Quer construir um shopping center (50 lojas), um estacionamento (600 vagas) e um centro de convenções com capacidade para 900 pessoas anexos ao Hotel Glória, que é dele. Sei da extensão dos poderes do moço e lastimo que o senhor esteja fora dessa discussão. (Sei também que circula com assessores que carregam numa sacola o projeto do doutor, defendendo-o.) O Iphan de Brasília teria dado um sinal verde preliminar ao projeto. A Lota, com sua fúria habitual, não entende como a presidente do Instituto, Jurema Machado, deixou a bola passar, pois numa reunião, há anos, lembrou que as obras, mesmo abaixo do nível do chão, poderiam impactar a intensidade do uso do parque. Há mais de vinte anos, conselheiros do Iphan usam a palavra “privatização” para condenar a velhacaria. Eu não gosto disso, porque tenho horror ao PT. O que não não devemos aceitar é que se tome ao povo um espaço que é dele, transformando-o num empreendimento comercial. O senhor sabe que o Rio precisa de centros de convenções. Sabe também que há um espaço reservado ao lado da estação da Leopoldina exatamente para isso. Sabe mais: que iniciativas desse tipo estimulam a revitalização de áreas degradadas, como fez Nova York com o Javits Center. O Aterro não está degradado, degradados estão os interesses que degradam-no.

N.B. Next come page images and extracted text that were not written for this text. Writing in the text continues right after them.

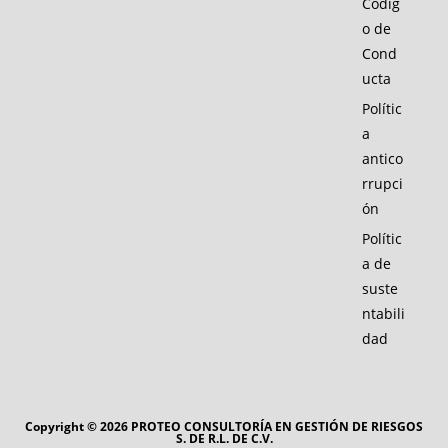
Códig
o de
Cond
ucta
Polític
a
antico
rrupci
ón
Polític
a de
suste
ntabili
dad
Copyright © 2026 PROTEO CONSULTORÍA EN GESTIÓN DE RIESGOS
S. DE R.L. DE C.V.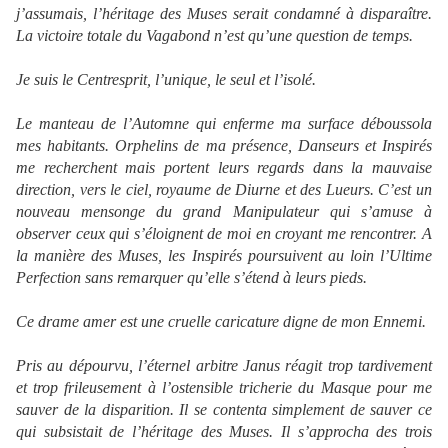
j’assumais, l’héritage des Muses serait condamné à disparaître.
La victoire totale du Vagabond n’est qu’une question de temps.
Je suis le Centresprit, l’unique, le seul et l’isolé.
Le manteau de l’Automne qui enferme ma surface déboussola
mes habitants. Orphelins de ma présence, Danseurs et Inspirés
me recherchent mais portent leurs regards dans la mauvaise
direction, vers le ciel, royaume de Diurne et des Lueurs. C’est un
nouveau mensonge du grand Manipulateur qui s’amuse à
observer ceux qui s’éloignent de moi en croyant me rencontrer. A
la manière des Muses, les Inspirés poursuivent au loin l’Ultime
Perfection sans remarquer qu’elle s’étend à leurs pieds.
Ce drame amer est une cruelle caricature digne de mon Ennemi.
Pris au dépourvu, l’éternel arbitre Janus réagit trop tardivement
et trop frileusement à l’ostensible tricherie du Masque pour me
sauver de la disparition. Il se contenta simplement de sauver ce
qui subsistait de l’héritage des Muses. Il s’approcha des trois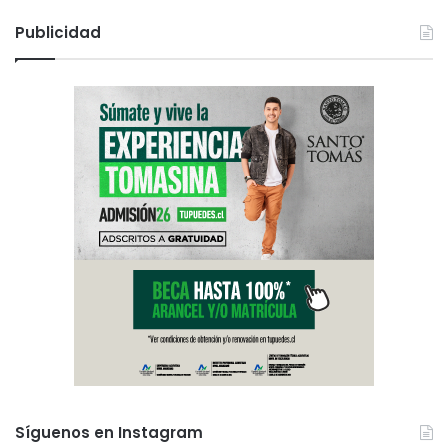
Publicidad
Síguenos en Instagram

O filho do Eliezer diz que fez um concurso internacional de arquitetura para escolher o projeto. O senhor acredita? Se o Iphan não defende o patrimônio da cidade, o senhor deve protegê-la. Basta zerar o velho cambalacho. Se o moço quer fazer uma marina, pode juntar-se à prefeitura. Esquece o centro de convenções, joga fora o estacionamento e põe as lojas no Hotel Glória. Peçamos a arquitetos de todo o mundo uma marina simples, pública.
Os mafuás erguidos no parque, e são muitos, nasceram do interesse predador de empresários amigos de presidentes, governadores e prefeitos. Eles são apenas espertos. Responsabilizá-los pela nossa leviandade é uma injustiça. Vá à luta. Defenda o parque que dei à cidade.
Saudações de um governante que amou o Rio, e é visto assim, mesmo por aqueles que o chamavam de Corvo.